→ **To do**: Among the entries below, retype exactly the lines starting with the one with "Kết quả thăm" and going on through the one with "5. Химчистка Люка теперь", but not the pictures.

(Stored dataset items)
----

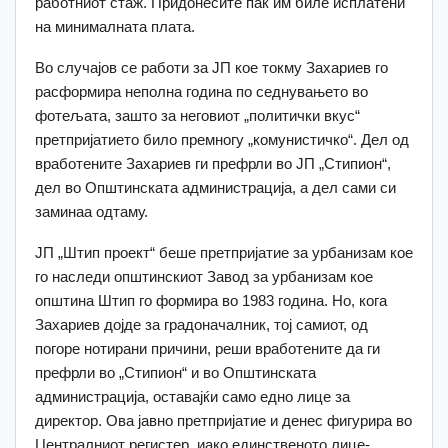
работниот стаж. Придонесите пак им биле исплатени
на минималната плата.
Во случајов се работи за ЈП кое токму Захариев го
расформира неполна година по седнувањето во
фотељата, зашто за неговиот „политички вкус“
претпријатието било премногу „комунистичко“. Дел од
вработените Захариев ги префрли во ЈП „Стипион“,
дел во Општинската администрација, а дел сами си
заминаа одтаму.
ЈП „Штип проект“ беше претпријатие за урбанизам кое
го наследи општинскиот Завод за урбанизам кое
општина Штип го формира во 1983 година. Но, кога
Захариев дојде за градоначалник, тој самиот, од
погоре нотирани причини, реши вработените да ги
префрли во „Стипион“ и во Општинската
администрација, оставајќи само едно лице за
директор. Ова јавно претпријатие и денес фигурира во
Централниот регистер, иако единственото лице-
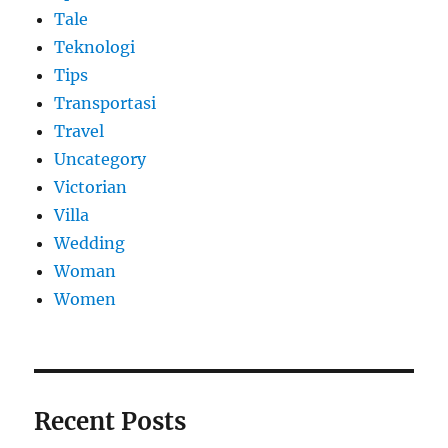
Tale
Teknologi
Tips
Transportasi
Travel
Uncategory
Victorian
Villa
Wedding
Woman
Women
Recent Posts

----

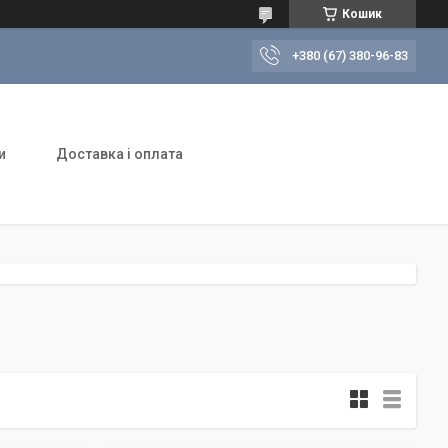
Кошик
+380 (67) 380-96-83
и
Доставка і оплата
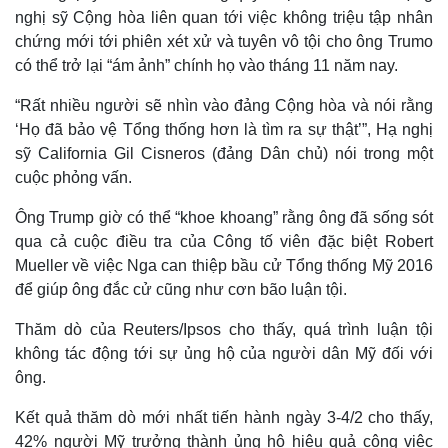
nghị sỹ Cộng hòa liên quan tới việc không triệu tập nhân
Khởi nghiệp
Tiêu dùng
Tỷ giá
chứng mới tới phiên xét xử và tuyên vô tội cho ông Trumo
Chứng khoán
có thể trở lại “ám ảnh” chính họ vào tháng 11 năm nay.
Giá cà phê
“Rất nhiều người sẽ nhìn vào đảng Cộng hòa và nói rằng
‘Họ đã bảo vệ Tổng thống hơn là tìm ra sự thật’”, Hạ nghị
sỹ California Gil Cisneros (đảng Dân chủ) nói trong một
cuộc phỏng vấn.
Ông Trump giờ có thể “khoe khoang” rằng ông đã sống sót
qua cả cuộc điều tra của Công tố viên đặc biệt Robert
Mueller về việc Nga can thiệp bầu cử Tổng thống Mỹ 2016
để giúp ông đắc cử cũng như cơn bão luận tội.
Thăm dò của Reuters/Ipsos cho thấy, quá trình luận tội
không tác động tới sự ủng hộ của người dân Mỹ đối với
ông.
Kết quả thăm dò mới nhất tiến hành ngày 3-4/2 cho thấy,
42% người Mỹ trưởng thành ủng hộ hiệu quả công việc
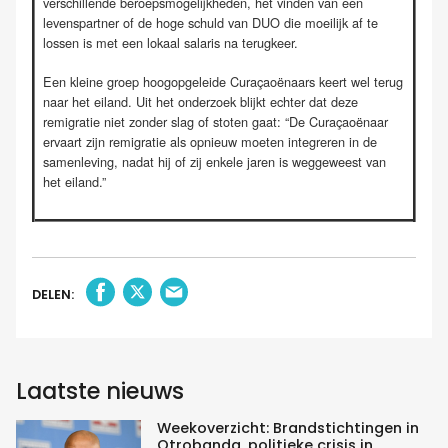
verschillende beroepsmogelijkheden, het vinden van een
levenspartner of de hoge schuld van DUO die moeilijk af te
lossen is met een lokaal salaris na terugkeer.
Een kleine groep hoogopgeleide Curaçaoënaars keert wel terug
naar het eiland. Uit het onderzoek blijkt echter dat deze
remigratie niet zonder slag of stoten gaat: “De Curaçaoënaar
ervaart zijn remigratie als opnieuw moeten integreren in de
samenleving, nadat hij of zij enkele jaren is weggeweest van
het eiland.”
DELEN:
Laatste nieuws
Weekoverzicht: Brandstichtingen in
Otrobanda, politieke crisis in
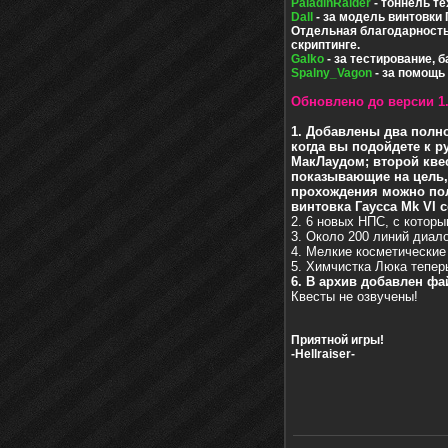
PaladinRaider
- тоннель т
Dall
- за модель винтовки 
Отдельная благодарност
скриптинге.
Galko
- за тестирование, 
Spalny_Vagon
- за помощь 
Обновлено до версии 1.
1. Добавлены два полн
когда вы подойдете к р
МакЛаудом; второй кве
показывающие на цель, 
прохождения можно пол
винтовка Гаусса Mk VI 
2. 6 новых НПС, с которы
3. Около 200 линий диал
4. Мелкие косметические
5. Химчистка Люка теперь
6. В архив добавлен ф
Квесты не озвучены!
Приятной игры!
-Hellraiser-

----

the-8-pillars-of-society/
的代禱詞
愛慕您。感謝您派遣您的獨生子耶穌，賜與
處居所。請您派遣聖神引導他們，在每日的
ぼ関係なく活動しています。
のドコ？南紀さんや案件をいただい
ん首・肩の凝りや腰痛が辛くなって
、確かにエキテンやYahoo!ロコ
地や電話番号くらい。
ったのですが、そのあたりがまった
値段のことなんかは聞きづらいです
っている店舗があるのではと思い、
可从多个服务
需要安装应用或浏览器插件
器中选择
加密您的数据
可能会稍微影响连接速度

----

→ **Solution to this task**:
Kết quả thăm dò mới nhất tiến hành ngày 3-4/2 cho thấy,
42% người Mỹ trưởng thành ủng hộ hiệu quả công việc
verschillende beroepsmogelijkheden, het vinden van een
levenspartner of de hoge schuld van DUO die moeilijk af te
lossen is met een lokaal salaris na terugkeer.
Een kleine groep hoogopgeleide Curaçaoënaars keert wel terug
naar het eiland. Uit het onderzoek blijkt echter dat deze
remigratie niet zonder slag of stoten gaat: “De Curaçaoënaar
ervaart zijn remigratie als opnieuw moeten integreren in de
samenleving, nadat hij of zij enkele jaren is weggeweest van
het eiland.”
DELEN:
Laatste nieuws
Weekoverzicht: Brandstichtingen in
Otrobanda, politieke crisis in
PaladinRaider
- тоннель т
Dall
- за модель винтовки 
Отдельная благодарност
скриптинге.
Galko
- за тестирование, 
Spalny_Vagon
- за помощь 
Обновлено до версии 1.
1. Добавлены два полн
когда вы подойдете к р
МакЛаудом; второй кве
показывающие на цель, 
прохождения можно пол
винтовка Гаусса Mk VI 
2. 6 новых НПС, с которы
3. Около 200 линий диал
4. Мелкие косметические
5. Химчистка Люка теперь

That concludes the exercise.